Ramadan Abdulraouf, Griesenauer Brad, Adom Djamilatou, Kapur Reuben, Hanenberg Helmut, Liu Chen, Kaplan Mark H, Paczesny Sophie
Indiana University School of Medicine, Indianapolis, IN.
Rutgers Robert Wood Johnson Medical School, New Brunswick, NJ.
J Exp Med. 2017 Dec 4;214(12):3577-3596. doi: 10.1084/jem.20170041. Epub 2017 Oct 16.
Allogeneic immune cells, particularly T cells in donor grafts, recognize and eliminate leukemic cells via graft-versus-leukemia (GVL) reactivity, and transfer of these cells is often used for high-risk hematological malignancies, including acute myeloid leukemia. Unfortunately, these cells also attack host normal tissues through the often fatal graft-versus-host disease (GVHD). Full separation of GVL activity from GVHD has yet to be achieved. Here, we show that, in mice and humans, a population of interleukin-9 (IL-9)-producing T cells activated via the ST2-IL-33 pathway (T9 cells) increases GVL while decreasing GVHD through two opposing mechanisms: protection from fatal immunity by amphiregulin expression and augmentation of antileukemic activity compared with T9, T1, and unmanipulated T cells through CD8α expression. Thus, adoptive transfer of allogeneic T9 cells offers an attractive approach for separating GVL activity from GVHD.

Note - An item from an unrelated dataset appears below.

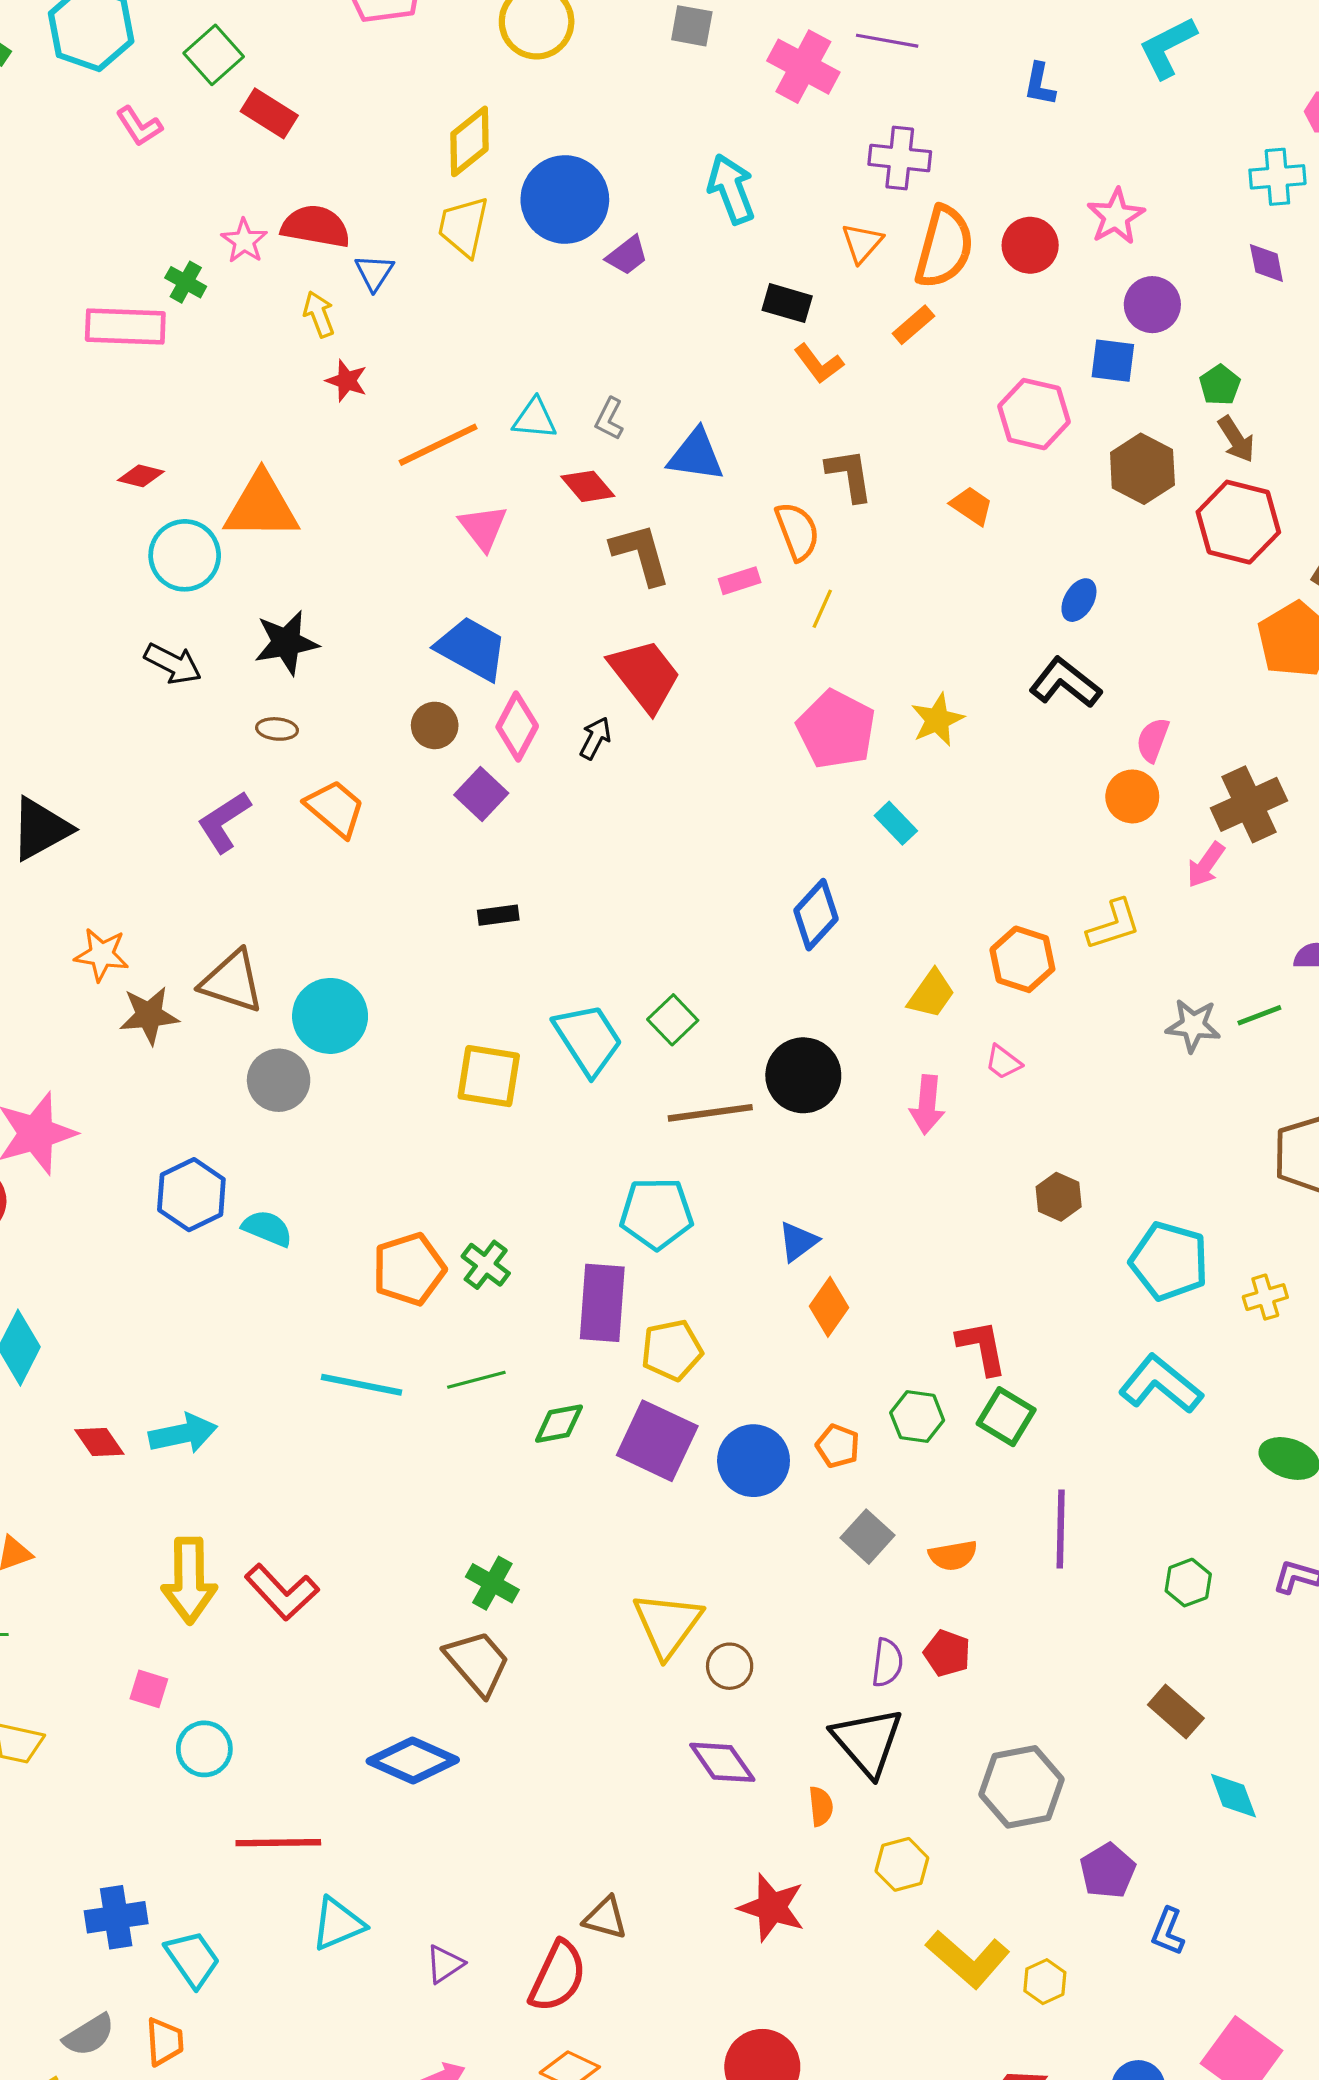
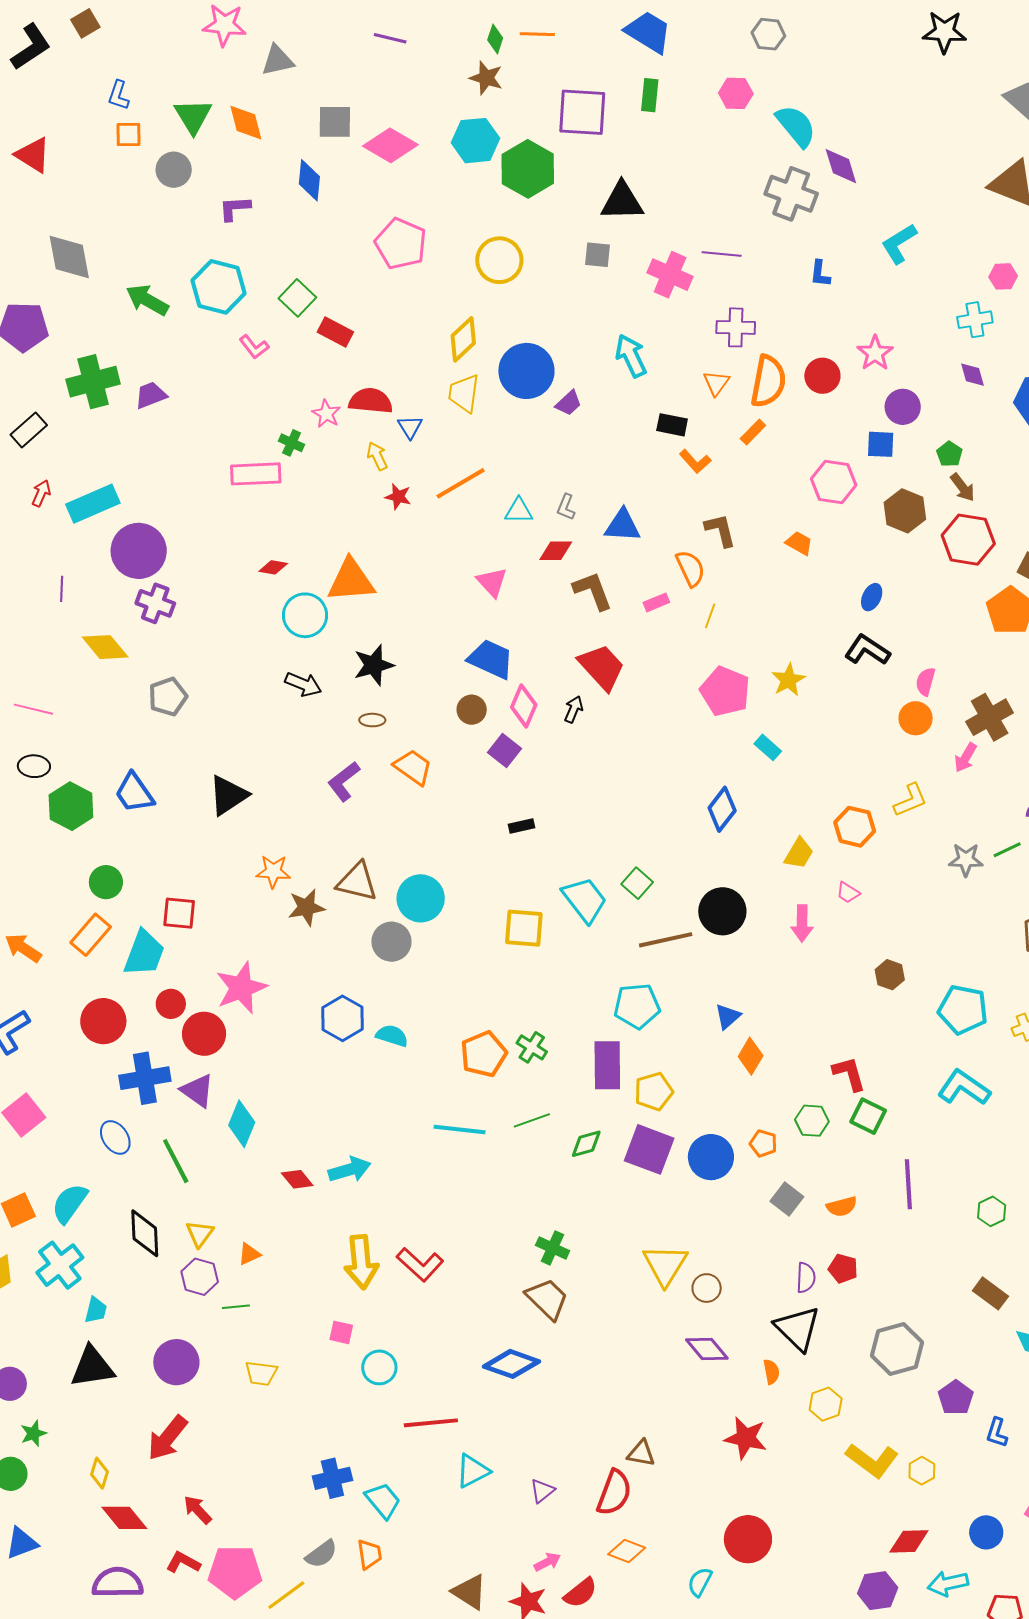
orange line: (438, 445) -> (461, 483), moved
red diamond: (588, 486) -> (556, 551), turned -44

同种异体免疫细胞,特别是供体移植物中的T细胞,通过移植物抗白血病(GVL)反应识别并清除白血病细胞,这些细胞的移植常用于包括急性髓系白血病在内的高危血液系统恶性肿瘤。不幸的是,这些细胞也会通过通常致命的移植物抗宿主病(GVHD)攻击宿主正常组织。GVL活性与GVHD的完全分离尚未实现。在此,我们表明,在小鼠和人类中,通过ST2-IL-33途径激活的产生白细胞介素-9(IL-9)的T细胞群体(T9细胞)通过两种相反的机制增加GVL同时降低GVHD:通过双调蛋白表达保护免受致命免疫,以及与T9、T1和未处理的T细胞相比,通过CD8α表达增强抗白血病活性。因此,同种异体T9细胞的过继性转移为分离GVL活性与GVHD提供了一种有吸引力的方法。